Question

use the information to answer the question. mr. williams has a bag filled with 3 red pencils and 12 blue pencils that are all the same size. for a prize, a student randomly chooses two pencils from the bag. what is the probability that the first pencil is red and the second pencil is blue? justify your answer.

Explanation:

Step1: Find total number of pencils

First, calculate the total number of pencils. There are 3 red and 12 blue, so total is \(3 + 12 = 15\) pencils.

Step2: Probability first is red

The probability that the first pencil is red is the number of red pencils divided by total pencils. So \(P(\text{first red})=\frac{3}{15}=\frac{1}{5}\).

Step3: Probability second is blue (after first red)

After removing one red pencil, there are \(15 - 1 = 14\) pencils left, and 12 blue pencils.

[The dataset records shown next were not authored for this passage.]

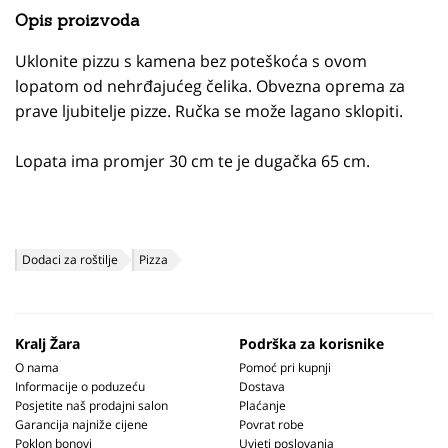
Opis proizvoda
Uklonite pizzu s kamena bez poteškoća s ovom
lopatom od nehrđajućeg čelika. Obvezna oprema za
prave ljubitelje pizze. Ručka se može lagano sklopiti.
Lopata ima promjer 30 cm te je dugačka 65 cm.
Dodaci za roštilje
Pizza
Kralj Žara
Podrška za korisnike
O nama
Pomoć pri kupnji
Informacije o poduzeću
Dostava
Posjetite naš prodajni salon
Plaćanje
Garancija najniže cijene
Povrat robe
Poklon bonovi
Uvjeti poslovanja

So \(P(\text{second blue}|\text{first red})=\frac{12}{14}=\frac{6}{7}\).

Step4: Multiply the probabilities

Since these are dependent events, multiply the two probabilities: \(P=\frac{1}{5}\times\frac{6}{7}=\frac{6}{35}\).

To justify: We use the multiplication rule for dependent events. The first event (choosing red) affects the second event (choosing blue) because the total number of pencils decreases by 1 after the first pick. So we calculate the probability of the first event, then the probability of the second event given the first occurred, and multiply them.

Answer:

The probability is \(\frac{6}{35}\). The justification is that we calculate the probability of choosing a red pencil first (\(\frac{3}{15}\)) and then a blue pencil from the remaining 14 pencils (\(\frac{12}{14}\)), then multiply these probabilities for dependent events, resulting in \(\frac{3}{15}\times\frac{12}{14}=\frac{6}{35}\).